Par ce va-et-vient entre le public et le privé, Spielberg peut donc faire ressortir la grandeur de l’homme et, avec lucidité, mentionner son ambiguïté. Lincoln et ses conseillers en font la démonstration constante : ils sont de brillants stratèges. Mais leurs stratégies passent par l’usage intensif du mensonge, de la manipulation et par certains aspects de l’oppression. Attablé pour une sempiternelle réunion, Lincoln l’admet : peut-être est-il le dictateur que certains critiquent. Après tout, en quoi ses agissements sont ils différents d’un dictateur ? D’un point de vue moral, ses entourloupes sont assez dégoutantes. L’exemple le plus évident arrive à la fin où il use de sa rhétorique d’avocat pour commettre un parjure afin de débloquer le vote. Est-ce là ce que l’on espère d’une icône, d’un modèle à suivre ? La réponse se trouve dans son célèbre discours fait à Gettysburg où il parle de ce « gouvernement du peuple, par le peuple et pour le peuple ». Lincoln s’est entièrement mit au service du peuple. Si il a pris des chemins détournés et peu recommandables, c’est pour servir le peuple. L’Histoire est jalonné de personnages ayant fait le même choix mais en se perdant en route. Le cas de Lincoln est particulier, voir exceptionnel. Par delà l’ignominie de l’instant (l’inflexible prolongation de la guerre entraînant son flot de morts inutiles), la portée bénéfique des actions de Lincoln envers le peuple est évidente. En un sens, c’est peut-être pour ce lien entre l’Histoire passée et celle en cours que Spielberg étend un brin inutilement sa fin. Là où l’image d’un Lincoln marchant dans un sombre couloir était une fin idéale (et là encore fordienne dans l’âme), il opte pour illustrer (judicieusement hors champ) sa mort et offre un épilogue à la fonction un brin moralisatrice. Une faute de goût assurément, tant le naturel avec lequel toutes les thématiques ont été amenées se passait d’un tel artifice.

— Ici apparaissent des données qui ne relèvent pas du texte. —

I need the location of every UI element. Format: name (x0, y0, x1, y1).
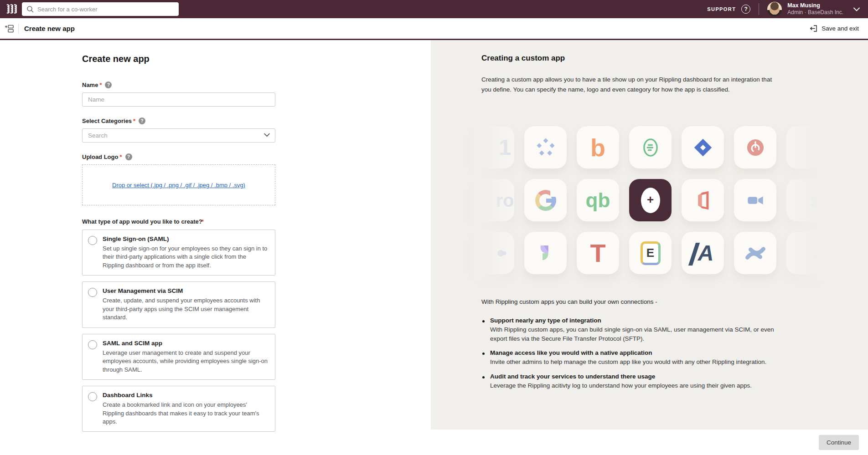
option-description: Create, update, and suspend your employe… (103, 297, 269, 322)
option-title: Dashboard Links (103, 392, 269, 399)
checklist-add-icon[interactable] (5, 24, 15, 34)
top-navigation-bar: SUPPORT ? Max Musing Admin · BaseDash In… (0, 0, 868, 18)
help-icon[interactable]: ? (741, 5, 750, 14)
grid-right-fade (780, 121, 840, 283)
name-help-icon[interactable]: ? (105, 82, 112, 88)
curved-cross-icon (743, 241, 768, 266)
app-type-question: What type of app would you like to creat… (82, 218, 202, 225)
google-g-icon (535, 190, 556, 211)
bullet-title: Manage access like you would with a nati… (490, 349, 766, 356)
bullet-title: Audit and track your services to underst… (490, 373, 752, 380)
page-title: Create new app (24, 25, 75, 32)
option-dashboard-links[interactable]: Dashboard Links Create a bookmarked link… (82, 386, 275, 432)
option-description: Leverage user management to create and s… (103, 349, 269, 374)
app-tile-b: b (577, 126, 619, 169)
radio-button[interactable] (88, 392, 97, 401)
option-user-management-scim[interactable]: User Management via SCIM Create, update,… (82, 281, 275, 327)
jira-diamond-icon (691, 136, 715, 159)
app-tile-quickbooks: qb (577, 179, 619, 221)
rippling-logo-icon (5, 4, 17, 15)
app-tile-e: E (629, 232, 672, 274)
aside-heading: Creating a custom app (481, 54, 780, 63)
office-icon (691, 188, 715, 213)
app-tile-diamond-star (524, 126, 567, 169)
bullet-description: Leverage the Rippling acitivty log to un… (490, 381, 752, 390)
footer-bar: Continue (0, 429, 868, 455)
option-single-sign-on-saml[interactable]: Single Sign-on (SAML) Set up single sign… (82, 230, 275, 276)
continue-button[interactable]: Continue (819, 435, 859, 450)
upload-logo-label: Upload Logo (82, 153, 118, 160)
option-title: User Management via SCIM (103, 287, 269, 294)
diamond-star-icon (534, 136, 557, 159)
page-header: Create new app Save and exit (0, 18, 868, 40)
categories-select[interactable] (82, 128, 275, 143)
oval-list-icon (639, 135, 662, 160)
letter-e-box-icon: E (641, 241, 661, 265)
app-tile-confluence (734, 232, 776, 274)
name-input[interactable] (82, 92, 275, 107)
bullet-dot (482, 376, 485, 378)
bullet-dot (482, 353, 485, 355)
exit-icon (809, 24, 818, 33)
bullet-description: Invite other admins to help manage the c… (490, 358, 766, 367)
categories-search-input[interactable] (82, 128, 275, 143)
chevron-down-icon[interactable] (853, 7, 860, 11)
option-description: Set up single sign-on for your employees… (103, 245, 269, 270)
letter-b-icon: b (590, 135, 605, 160)
user-name: Max Musing (787, 2, 843, 10)
user-role: Admin · BaseDash Inc. (787, 9, 843, 16)
radio-button[interactable] (88, 236, 97, 245)
create-app-form-panel: Create new app Name* ? Select Categories… (0, 40, 431, 429)
app-tile-t: T (577, 232, 619, 274)
support-link[interactable]: SUPPORT (707, 6, 736, 12)
radio-button[interactable] (88, 340, 97, 349)
required-asterisk: * (133, 118, 135, 124)
video-camera-icon (743, 189, 768, 211)
plus-icon: + (641, 188, 660, 213)
app-tile-leaf (524, 232, 567, 274)
list-item: Support nearly any type of integration W… (481, 317, 780, 343)
required-asterisk: * (119, 153, 122, 160)
upload-help-icon[interactable]: ? (125, 153, 132, 160)
categories-label: Select Categories (82, 118, 132, 124)
topbar-divider (759, 3, 759, 15)
name-label: Name (82, 82, 98, 88)
option-title: SAML and SCIM app (103, 340, 269, 347)
app-tile-power (734, 126, 776, 169)
radio-button[interactable] (88, 288, 97, 297)
option-description: Create a bookmarked link and icon on you… (103, 401, 269, 426)
required-asterisk: * (202, 218, 204, 225)
grid-left-fade (471, 121, 511, 283)
form-heading: Create new app (82, 54, 275, 64)
required-asterisk: * (99, 82, 102, 88)
app-tile-video (734, 179, 776, 221)
app-tile-a: A (682, 232, 724, 274)
list-item: Manage access like you would with a nati… (481, 349, 780, 367)
benefits-list: Support nearly any type of integration W… (481, 317, 780, 390)
option-saml-and-scim[interactable]: SAML and SCIM app Leverage user manageme… (82, 334, 275, 380)
save-and-exit-label: Save and exit (822, 25, 859, 32)
bullet-dot (482, 320, 485, 322)
bullet-description: With Rippling custom apps, you can build… (490, 325, 780, 343)
letter-t-icon: T (590, 240, 605, 266)
user-menu[interactable]: Max Musing Admin · BaseDash Inc. (787, 2, 843, 16)
user-avatar[interactable] (767, 2, 782, 16)
option-title: Single Sign-on (SAML) (103, 235, 269, 242)
aside-intro: Creating a custom app allows you to have… (481, 75, 780, 94)
connections-line: With Rippling custom apps you can build … (481, 298, 780, 305)
power-button-icon (744, 136, 767, 159)
logo-dropzone[interactable]: Drop or select (.jpg / .png / .gif / .jp… (82, 164, 275, 205)
qb-letters-icon: qb (586, 190, 610, 210)
coworker-search-box[interactable] (22, 2, 179, 16)
header-divider (18, 24, 19, 34)
leaf-quill-icon (534, 240, 558, 266)
save-and-exit-button[interactable]: Save and exit (809, 24, 859, 33)
drop-or-select-link[interactable]: Drop or select (.jpg / .png / .gif / .jp… (112, 182, 245, 189)
categories-help-icon[interactable]: ? (139, 118, 145, 124)
list-item: Audit and track your services to underst… (481, 373, 780, 390)
app-tile-google (524, 179, 567, 221)
app-tile-office (682, 179, 724, 221)
app-tile-green-oval (629, 126, 672, 169)
search-input[interactable] (37, 6, 174, 13)
bullet-title: Support nearly any type of integration (490, 317, 780, 324)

On pourrait donc bien critiquer un léger manque de confiance en son propre matériau. Le montage international est d’autant plus rageant à cet effet qu’il rajoute un texte explicatif sur la guerre de sécession là où la brutale (et unique) bataille du film offrait la parfaite entrée en matière. Difficile alors de parler de Lincoln comme d’une œuvre majeure d’un Spielberg actuellement en pleine période de remise en question.